Nella storia della vaccinologia la valutazione della accettabilità di un vaccino in base al rapporto rischio/benefico è una costante. Molti di noi sono

stati vaccinati contro la Polio con un vaccino somministrato su una zolletta di zucchero, il vaccino Sabin: un vaccino formidabile che ha debellato la

Polio, ma la cui pericolosità oggi, in Italia, risulta inaccettabile dove, di fronte al diminuire del rischio di ammalarsi di Polio, il vaccino di Sabin

è stato abbandonato a favore di un altro, meno efficace ma per nulla pericoloso.
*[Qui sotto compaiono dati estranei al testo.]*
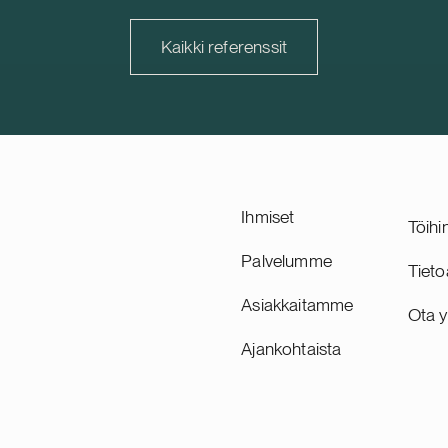
ppukehityksestä ja
Suomessa. Suomi on Trophil
sta, joka on suunniteltu
kehittyvä ja strategisesti tä
Kaikki referenssit
27, sekä toimii hankkeen
markkina, ja sen osuus yhti
ena hankekehittäjänä. Delta
vuokratuotoista ja kiinteistö
 sveitsiläinen suurten
on noin 30 prosenttia.
järjestelmien kehittäjä.
hvistaa Delta Capacityn
hjoismaista portfoliota.
Ihmiset
Töihi
Palvelumme
Tieto
Asiakkaitamme
Ota y
Ajankohtaista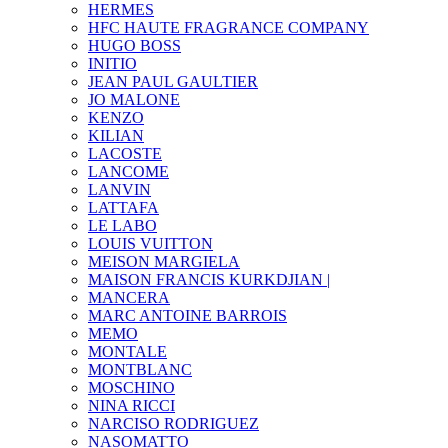
HERMES
HFC HAUTE FRAGRANCE COMPANY
HUGO BOSS
INITIO
JEAN PAUL GAULTIER
JO MALONE
KENZO
KILIAN
LACOSTE
LANCOME
LANVIN
LATTAFA
LE LABO
LOUIS VUITTON
MEISON MARGIELA
MAISON FRANCIS KURKDJIAN |
MANCERA
MARC ANTOINE BARROIS
MEMO
MONTALE
MONTBLANC
MOSCHINO
NINA RICCI
NARCISO RODRIGUEZ
NASOMATTO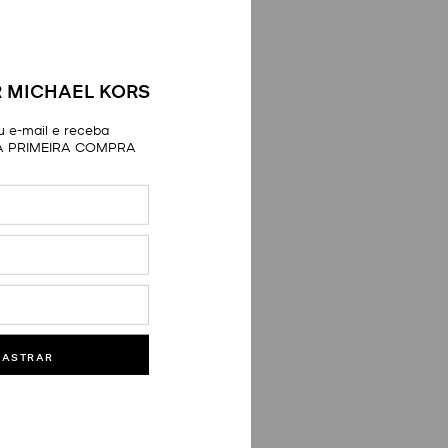
 MICHAEL KORS
 e-mail e receba
A PRIMEIRA COMPRA
DASTRAR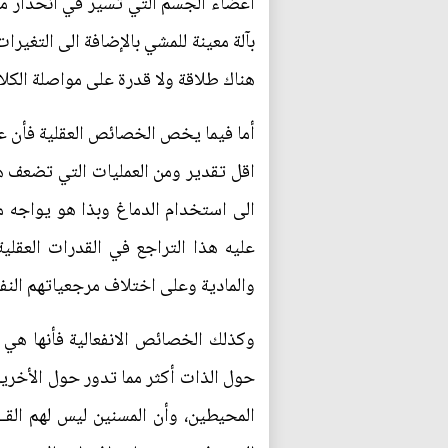
أعضاء الجسم التي تسير في انحدار مست
بآلة معينة للمشي بالإضافة الى التغي
هناك طلاقة ولا قدرة على مواصلة الكلام
أما فيما يخص الخصائص العقلية فأن عمل
اقل تقدير ومن العمليات التي تضعف ه
الى استخدام الدماغ وبذا هو يواجه م
عليه هذا التراجع في القدرات العقلي
والمادية وعلى اختلاف مرجعياتهم النف
وكذلك الخصائص الانفعالية فأنها هي ال
حول الذات أكثر مما تدور حول الأخرين 
المحيطين، وأن المسنين ليس لهم القــ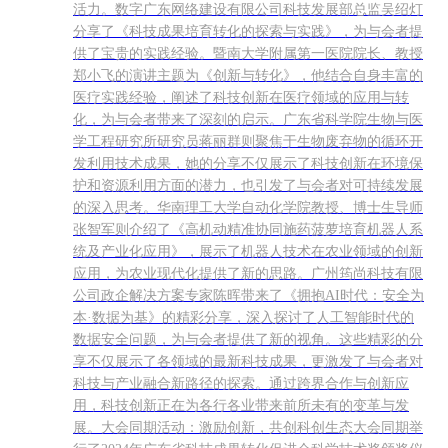
活力。数字广东网络建设有限公司科技发展部总监吴绍灯
分享了《科技成果培育转化的探索与实践》，为与会者提
供了宝贵的实践经验。暨南大学附属第一医院院长、教授
郑小飞的演讲主题为《创新与转化》，他结合自身丰富的
医疗实践经验，阐述了科技创新在医疗领域的应用与转
化，为与会者带来了深刻的启示。广东省科学院生物与医
学工程研究所研究员蒋丽群则聚焦于生物废弃物的循环开
发利用技术成果，她的分享不仅展示了科技创新在环境保
护和资源利用方面的潜力，也引发了与会者对可持续发展
的深入思考。华南理工大学自动化学院教授、博士生导师
张智军则介绍了《高机动精准协同施药菠萝培育机器人系
统及产业化应用》，展示了机器人技术在农业领域的创新
应用，为农业现代化提供了新的思路。广州筠尚科技有限
公司政企解决方案专家陈晖带来了《拥抱AI时代：安全为
本·数据为基》的精彩分享，深入探讨了人工智能时代的
数据安全问题，为与会者提供了新的视角。这些精彩的分
享不仅展示了各领域的最新科技成果，更激发了与会者对
科技与产业融合新路径的探索。通过跨界合作与创新应
用，科技创新正在为各行各业带来前所未有的变革与发
展。大会同期活动：激励创新，共创科创生态大会同期举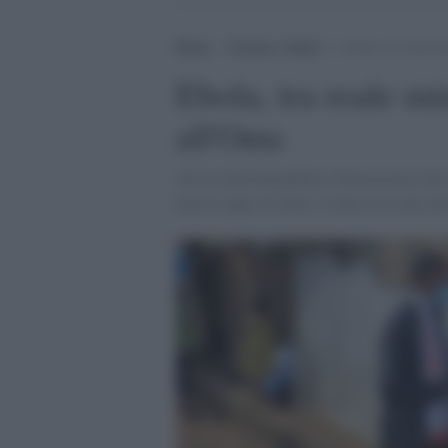
Home
>
Scienza e Salute
>
Ebola, tra reale m
Ebola, tra reale mi
all'Oms
Ad est della Repubblica Democratica del 
nuovo ceppo di ebola. L'intervista alla do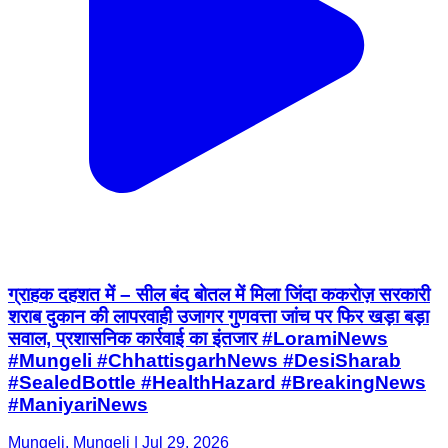
ग्राहक दहशत में – सील बंद बोतल में मिला जिंदा ककरोज़ सरकारी
शराब दुकान की लापरवाही उजागर गुणवत्ता जांच पर फिर खड़ा बड़ा
सवाल, प्रशासनिक कार्रवाई का इंतजार #LoramiNews
#Mungeli #ChhattisgarhNews #DesiSharab
#SealedBottle #HealthHazard #BreakingNews
#ManiyariNews
Mungeli, Mungeli | Jul 29, 2026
Rispetto al vaccino AstraZeneca è il diverso, spesso profondamente diverso,

bilancio di morte causato dalla pandemia che fa sì che, non solo ogni Paese europeo si debba regolare come è più opportuno, ma anche che lo stesso Paese

debba cambiare nel tempo le proprie regole, rendendo assurdo un criterio fisso o generale.

 

Ciò che intendevo mettere in evidenza con questa breve cronaca è che il succedersi dei vari provvedimenti e valutazioni, per contradditori che possano apparire,

non è dovuto a ragioni inspiegabili, ma a valutazioni susseguenti che cercano di essere logiche e il cui unico fine è limitare i rischi della popolazione.

Pur avendo una solida base razionale, questi cambiamenti sono stati comunemente percepiti come inspiegabili e illogici anche proprio in seguito una certa,

certamente colpevole, superficialità dei media, molto più contenti di enfatizzare le scandalose capriole degli scienziati e della scienza che di sentire

il dovere di spiegarne i perché, in quanto giornalisticamente di minor effetto.

 

In conclusione, di fronte al rapido mutare degli scenari che si succedono con un ritmo che disorienta e che rende impegnativo capire e spiegare le ragioni

delle varie decisioni delle istituzioni e dei comitati tecnici, il ruolo interpretativo dei media, che con la paziente chiarezza è loro propria si impegnassero

a illustrare “i perché” ed i “come mai”, potrebbe essere importante. Polemiche brillanti e beffarde non aiutano, come non aiuta enfatizzare le domande

e le incongruenze di cui giornalisti decentemente impegnati sarebbero perfettamente in grado di fornire spiegazioni chiare. 

 

Certamente anche le istituzioni e i comitati tecnici avrebbero dovuto e dovranno sempre più seguire l’evoluzione degli scenari della pandemia e del bilancio

rischio/benefico dei vaccini con maggiore rapidità. La rapidità con cui le autorità ed i comitati metteranno in atto regole appropriate al mutare delle

cose, per contraddittorie che queste regole possano sembrare, sarà sempre più cruciale perché saranno proprio questa rapidità e questa flessibilità che

potranno, e avrebbero potuto, evitare drammatiche tragedie come quella di Camilla.